Data from Experian’s Credit Barometer revealed the average people said they had saved for their deposit in July 2019 was £30,945 – a hike of nearly a fifth on the typical £26,498 put by in July 2018.
Experian said the statistics, which were published just after the Bank of England announced the base rate would remain at 0.75%, suggested those looking for a mortgage were having to save an increasing amount to secure the first home.
But this factor appears not have hindered demand. Indeed, Experian’s figures showed first-time buyers were responsible for over half of all mortgage searches through its services in July.
Amir Goshtai, managing director of Experian Marketplace and Affinity, said “Low interest rates and falling house prices in certain areas mean now is an optimum time for first-time buyers and home movers alike to make sure they get the best mortgage deal.”
Home buyers ‘move faster in Scotland but slower in London’ – BBC News
In the news this week the BBC reports that Scotland has replaced London as the fastest place for a seller to find a buyer for their home, figures suggest.
In 2014, it took 36 days in London on average to secure a buyer, but this rose to 60 days by last year, according to property portal Rightmove.
In contrast, the average time to secure a buyer fell from 66 days to 41 days over the same period in Scotland.
The figures, compiled for the BBC, show that the market for flats has slowed amid debate over leasehold rules.
10 ways to cut inheritance tax – Saga
Latest figures in the news this week show that the relatives of 94% of people who die do not pay Inheritance Tax (IHT). Out of 591,000 deaths in 2018/19 just 22,000 estates paid it – that is just one in 26.
So it probably won’t happen to you.
According to Saga this week, you can leave £325,000 without any tax being due. If you own your home and leave it to a child or grandchild that amount is boosted by £150,000 this year and from April 2020 the two together will be £500,000.
People fear inheritance tax, but there is no need. Follow these ten tips from Saga to cut inheritance tax, and also find out what you shouldn’t do
Stamp duty news – uncertainty could bring market ‘to a grinding halt’ says online boss – Estate Agent Today
Speculation surrounding whether Boris Johnson will honour his pledge to reduce stamp duty risks bringing the housing market “to a grinding halt” warns the head of an online estate agency.
The chief executive of HouseSimple, Sam Mitchell, says of the rumour: “It might help first-time buyers or those moving up the chain but it runs the risk of bringing the property ladder to a grinding halt as those at the top end of the ladder will be deterred from ever downsizing to free up larger homes.”

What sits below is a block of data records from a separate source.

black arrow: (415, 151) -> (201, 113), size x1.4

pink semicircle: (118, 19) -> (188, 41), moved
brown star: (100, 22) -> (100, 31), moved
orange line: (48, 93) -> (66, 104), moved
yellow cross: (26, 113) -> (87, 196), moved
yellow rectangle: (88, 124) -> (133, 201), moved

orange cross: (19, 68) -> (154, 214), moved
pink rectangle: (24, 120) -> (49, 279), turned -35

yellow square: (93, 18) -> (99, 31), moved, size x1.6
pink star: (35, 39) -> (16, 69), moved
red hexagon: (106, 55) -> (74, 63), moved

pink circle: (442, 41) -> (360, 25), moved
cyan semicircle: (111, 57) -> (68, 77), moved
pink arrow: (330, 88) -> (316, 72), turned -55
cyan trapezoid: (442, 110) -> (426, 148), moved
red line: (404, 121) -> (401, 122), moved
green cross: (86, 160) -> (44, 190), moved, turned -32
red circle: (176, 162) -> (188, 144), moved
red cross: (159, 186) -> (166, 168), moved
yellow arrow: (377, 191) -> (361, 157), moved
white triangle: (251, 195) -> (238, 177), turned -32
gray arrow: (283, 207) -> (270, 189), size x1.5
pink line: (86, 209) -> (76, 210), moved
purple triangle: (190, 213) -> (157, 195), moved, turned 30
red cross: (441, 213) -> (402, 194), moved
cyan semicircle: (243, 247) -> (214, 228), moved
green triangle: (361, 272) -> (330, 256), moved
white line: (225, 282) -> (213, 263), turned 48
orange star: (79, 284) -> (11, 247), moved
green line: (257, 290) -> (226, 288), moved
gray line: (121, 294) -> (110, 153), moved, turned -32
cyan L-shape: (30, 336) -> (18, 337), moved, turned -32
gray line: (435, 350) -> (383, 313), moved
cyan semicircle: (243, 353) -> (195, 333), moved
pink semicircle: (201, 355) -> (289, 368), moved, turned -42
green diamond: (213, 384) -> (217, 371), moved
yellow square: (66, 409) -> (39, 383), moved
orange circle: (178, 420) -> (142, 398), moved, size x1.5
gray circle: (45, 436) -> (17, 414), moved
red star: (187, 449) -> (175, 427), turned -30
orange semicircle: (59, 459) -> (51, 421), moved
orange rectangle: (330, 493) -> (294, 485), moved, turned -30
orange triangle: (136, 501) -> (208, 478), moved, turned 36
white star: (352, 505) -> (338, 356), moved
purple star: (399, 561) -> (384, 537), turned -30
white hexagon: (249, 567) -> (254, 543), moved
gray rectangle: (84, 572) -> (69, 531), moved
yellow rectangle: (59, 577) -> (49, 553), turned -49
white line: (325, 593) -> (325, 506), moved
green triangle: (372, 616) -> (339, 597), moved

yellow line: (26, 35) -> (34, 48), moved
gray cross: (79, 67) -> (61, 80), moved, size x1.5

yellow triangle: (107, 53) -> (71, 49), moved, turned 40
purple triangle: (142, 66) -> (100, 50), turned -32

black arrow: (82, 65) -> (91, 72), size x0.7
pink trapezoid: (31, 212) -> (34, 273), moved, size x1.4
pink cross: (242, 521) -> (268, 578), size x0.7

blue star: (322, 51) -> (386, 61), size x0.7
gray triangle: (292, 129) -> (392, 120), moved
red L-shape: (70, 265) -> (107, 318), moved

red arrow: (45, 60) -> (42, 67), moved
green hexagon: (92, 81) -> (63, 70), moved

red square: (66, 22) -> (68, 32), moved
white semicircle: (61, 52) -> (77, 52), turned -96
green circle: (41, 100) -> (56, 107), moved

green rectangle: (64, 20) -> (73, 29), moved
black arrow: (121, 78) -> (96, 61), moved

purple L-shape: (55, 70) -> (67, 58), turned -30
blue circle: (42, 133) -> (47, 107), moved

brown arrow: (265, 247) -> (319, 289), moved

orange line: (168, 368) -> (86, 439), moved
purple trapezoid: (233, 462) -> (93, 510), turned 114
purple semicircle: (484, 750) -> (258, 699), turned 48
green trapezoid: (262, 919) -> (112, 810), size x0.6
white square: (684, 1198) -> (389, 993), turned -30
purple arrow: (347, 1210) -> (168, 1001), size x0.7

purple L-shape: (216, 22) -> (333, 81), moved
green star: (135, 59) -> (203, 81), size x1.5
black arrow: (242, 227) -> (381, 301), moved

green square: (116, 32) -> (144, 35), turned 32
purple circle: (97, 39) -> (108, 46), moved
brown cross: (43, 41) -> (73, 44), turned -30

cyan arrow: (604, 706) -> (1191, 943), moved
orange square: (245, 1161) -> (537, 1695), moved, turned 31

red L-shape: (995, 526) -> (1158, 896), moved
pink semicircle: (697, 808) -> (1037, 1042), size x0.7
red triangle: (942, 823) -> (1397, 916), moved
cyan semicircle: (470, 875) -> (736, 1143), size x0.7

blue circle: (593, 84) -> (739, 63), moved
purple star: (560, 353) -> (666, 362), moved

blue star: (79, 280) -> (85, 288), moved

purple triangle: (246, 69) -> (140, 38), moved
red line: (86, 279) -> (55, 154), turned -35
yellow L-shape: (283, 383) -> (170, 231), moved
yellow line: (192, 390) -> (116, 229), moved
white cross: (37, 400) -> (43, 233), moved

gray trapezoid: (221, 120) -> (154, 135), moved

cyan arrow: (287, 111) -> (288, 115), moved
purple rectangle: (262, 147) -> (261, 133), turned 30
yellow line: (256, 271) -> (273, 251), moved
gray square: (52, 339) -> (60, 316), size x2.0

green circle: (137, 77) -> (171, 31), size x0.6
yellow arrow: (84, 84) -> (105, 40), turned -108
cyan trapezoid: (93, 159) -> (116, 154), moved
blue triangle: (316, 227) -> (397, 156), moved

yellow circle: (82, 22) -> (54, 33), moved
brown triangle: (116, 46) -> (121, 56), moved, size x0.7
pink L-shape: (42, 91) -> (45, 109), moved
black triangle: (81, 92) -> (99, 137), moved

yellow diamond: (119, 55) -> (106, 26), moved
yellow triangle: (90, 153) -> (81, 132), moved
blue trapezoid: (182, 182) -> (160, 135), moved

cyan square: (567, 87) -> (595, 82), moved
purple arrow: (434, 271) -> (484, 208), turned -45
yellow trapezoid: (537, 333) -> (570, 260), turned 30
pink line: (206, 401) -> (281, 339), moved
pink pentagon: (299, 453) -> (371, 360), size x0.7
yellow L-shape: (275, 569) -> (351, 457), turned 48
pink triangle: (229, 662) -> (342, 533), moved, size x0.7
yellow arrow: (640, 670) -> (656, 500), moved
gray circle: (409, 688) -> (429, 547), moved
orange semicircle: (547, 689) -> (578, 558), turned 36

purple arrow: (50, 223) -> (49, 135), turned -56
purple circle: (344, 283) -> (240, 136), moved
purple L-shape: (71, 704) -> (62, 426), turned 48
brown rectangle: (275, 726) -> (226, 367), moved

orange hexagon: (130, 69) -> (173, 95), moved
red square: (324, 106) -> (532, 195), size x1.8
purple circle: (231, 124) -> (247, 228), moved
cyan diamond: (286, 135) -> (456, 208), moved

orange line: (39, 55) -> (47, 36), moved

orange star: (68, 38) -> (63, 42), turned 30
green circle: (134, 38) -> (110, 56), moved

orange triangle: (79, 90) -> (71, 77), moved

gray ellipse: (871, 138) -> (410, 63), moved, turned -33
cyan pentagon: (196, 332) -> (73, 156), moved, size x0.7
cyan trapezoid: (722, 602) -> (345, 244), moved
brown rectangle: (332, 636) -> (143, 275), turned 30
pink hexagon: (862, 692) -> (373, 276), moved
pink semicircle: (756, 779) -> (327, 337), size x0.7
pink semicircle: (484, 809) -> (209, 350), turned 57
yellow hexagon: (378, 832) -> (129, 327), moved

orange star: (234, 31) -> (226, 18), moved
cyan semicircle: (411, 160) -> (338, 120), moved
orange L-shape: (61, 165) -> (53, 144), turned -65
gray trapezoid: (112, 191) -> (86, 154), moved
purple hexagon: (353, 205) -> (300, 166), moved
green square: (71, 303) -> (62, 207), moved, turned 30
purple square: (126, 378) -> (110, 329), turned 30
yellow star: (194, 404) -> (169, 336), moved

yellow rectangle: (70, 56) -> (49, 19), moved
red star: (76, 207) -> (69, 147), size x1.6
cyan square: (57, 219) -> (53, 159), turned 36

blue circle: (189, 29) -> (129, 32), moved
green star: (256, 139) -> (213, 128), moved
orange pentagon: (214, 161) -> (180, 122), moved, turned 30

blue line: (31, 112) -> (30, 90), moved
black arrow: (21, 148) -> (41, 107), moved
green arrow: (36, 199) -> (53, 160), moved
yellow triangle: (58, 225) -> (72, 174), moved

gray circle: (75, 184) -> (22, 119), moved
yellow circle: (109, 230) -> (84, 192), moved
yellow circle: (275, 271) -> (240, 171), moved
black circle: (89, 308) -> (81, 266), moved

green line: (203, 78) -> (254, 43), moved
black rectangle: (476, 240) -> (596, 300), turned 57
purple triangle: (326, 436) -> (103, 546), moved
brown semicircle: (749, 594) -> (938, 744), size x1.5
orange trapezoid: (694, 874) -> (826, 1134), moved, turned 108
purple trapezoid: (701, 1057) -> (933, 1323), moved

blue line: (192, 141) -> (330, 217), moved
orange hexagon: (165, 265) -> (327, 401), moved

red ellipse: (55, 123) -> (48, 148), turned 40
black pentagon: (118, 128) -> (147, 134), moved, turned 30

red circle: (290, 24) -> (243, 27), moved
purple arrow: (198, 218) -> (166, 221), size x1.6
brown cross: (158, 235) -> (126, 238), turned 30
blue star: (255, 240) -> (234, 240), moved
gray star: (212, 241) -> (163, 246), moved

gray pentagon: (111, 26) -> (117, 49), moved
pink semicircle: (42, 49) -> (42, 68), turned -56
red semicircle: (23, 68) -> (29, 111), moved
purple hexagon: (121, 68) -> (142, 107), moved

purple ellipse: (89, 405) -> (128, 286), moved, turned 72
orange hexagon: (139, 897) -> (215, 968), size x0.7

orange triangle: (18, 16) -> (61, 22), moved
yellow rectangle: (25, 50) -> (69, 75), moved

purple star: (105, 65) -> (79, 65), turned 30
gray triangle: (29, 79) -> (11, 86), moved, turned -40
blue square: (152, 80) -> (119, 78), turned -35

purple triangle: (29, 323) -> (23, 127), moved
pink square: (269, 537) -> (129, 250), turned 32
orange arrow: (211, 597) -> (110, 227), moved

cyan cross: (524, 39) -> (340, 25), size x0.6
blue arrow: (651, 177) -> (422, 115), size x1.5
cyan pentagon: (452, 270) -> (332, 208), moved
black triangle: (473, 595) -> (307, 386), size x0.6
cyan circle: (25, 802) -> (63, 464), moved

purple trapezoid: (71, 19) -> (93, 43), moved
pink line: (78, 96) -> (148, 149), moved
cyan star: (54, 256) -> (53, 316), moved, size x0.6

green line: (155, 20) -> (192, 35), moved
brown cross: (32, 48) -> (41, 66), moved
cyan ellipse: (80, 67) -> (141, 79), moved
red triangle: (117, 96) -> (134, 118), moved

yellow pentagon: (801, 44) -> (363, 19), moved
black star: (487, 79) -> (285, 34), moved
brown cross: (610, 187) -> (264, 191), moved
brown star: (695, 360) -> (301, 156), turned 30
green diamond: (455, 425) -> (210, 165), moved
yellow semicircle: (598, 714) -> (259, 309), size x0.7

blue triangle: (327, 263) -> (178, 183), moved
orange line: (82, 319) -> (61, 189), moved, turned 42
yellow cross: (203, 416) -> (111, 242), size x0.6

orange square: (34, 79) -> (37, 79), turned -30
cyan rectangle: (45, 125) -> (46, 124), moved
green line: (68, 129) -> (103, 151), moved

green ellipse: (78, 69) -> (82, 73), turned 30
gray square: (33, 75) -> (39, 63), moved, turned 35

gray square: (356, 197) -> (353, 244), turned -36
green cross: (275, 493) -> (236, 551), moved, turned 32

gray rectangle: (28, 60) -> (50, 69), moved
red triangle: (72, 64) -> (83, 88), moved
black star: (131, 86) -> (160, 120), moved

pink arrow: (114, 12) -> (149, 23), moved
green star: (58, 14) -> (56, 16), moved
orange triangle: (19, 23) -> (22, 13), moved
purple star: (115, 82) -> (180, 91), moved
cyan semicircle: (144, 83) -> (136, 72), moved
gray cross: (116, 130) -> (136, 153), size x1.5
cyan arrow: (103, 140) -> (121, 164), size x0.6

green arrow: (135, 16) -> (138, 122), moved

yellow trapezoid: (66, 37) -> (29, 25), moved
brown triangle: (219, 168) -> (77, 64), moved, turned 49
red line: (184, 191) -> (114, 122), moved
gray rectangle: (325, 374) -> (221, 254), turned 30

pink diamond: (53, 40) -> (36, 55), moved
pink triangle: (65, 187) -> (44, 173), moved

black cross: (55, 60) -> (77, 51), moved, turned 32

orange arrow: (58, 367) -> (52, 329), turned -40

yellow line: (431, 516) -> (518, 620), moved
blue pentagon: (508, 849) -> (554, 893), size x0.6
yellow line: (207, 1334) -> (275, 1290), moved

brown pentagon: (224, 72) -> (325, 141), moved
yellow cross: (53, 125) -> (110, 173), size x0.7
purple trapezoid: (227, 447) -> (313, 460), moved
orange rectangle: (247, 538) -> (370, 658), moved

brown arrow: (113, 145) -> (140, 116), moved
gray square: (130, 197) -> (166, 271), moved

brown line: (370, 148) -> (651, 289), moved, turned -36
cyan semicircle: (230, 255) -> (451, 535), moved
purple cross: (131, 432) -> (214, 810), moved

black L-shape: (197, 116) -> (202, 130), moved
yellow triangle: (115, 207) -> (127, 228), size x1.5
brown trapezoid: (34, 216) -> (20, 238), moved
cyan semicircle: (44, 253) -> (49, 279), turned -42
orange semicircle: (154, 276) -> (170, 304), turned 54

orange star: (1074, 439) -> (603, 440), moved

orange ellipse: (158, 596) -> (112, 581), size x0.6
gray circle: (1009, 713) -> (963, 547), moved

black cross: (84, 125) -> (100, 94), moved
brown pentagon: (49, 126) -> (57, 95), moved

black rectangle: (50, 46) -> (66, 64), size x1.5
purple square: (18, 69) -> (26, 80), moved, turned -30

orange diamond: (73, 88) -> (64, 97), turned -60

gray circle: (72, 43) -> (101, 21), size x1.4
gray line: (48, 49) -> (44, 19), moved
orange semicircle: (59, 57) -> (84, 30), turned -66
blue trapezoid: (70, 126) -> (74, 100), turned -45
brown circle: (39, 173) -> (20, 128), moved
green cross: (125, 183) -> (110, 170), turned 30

Johnson made a number of broad pledges during his Conservative leadership campaign about the need to reform SDLT, but whilst he has made a number of spending and other commitments since taking office he has so far remained silent on stamp duty.
12 of the UK’s greenest regions revealed – House Beautiful
From low-emission buses to cycling, these are the places doing their part to help the planet.
Interested in finding out where the greenest spots are in the UK? A study conducted by Migrate has ranked the UK’s local authorities by their CO2 emissions per capita to uncover the nation’s greenest places. And it may surprise you…
London is the UK’s greenest region with the lowest per capita emissions. This is thanks to its ultra-low emission zones, low-emission buses and taxis, which have all helped to reduce carbon emissions and improve air quality in the city.
Also in the study, Hackney came in as the third greenest in the whole of the UK, because of its schemes that encourage walking, cycling and electric vehicles.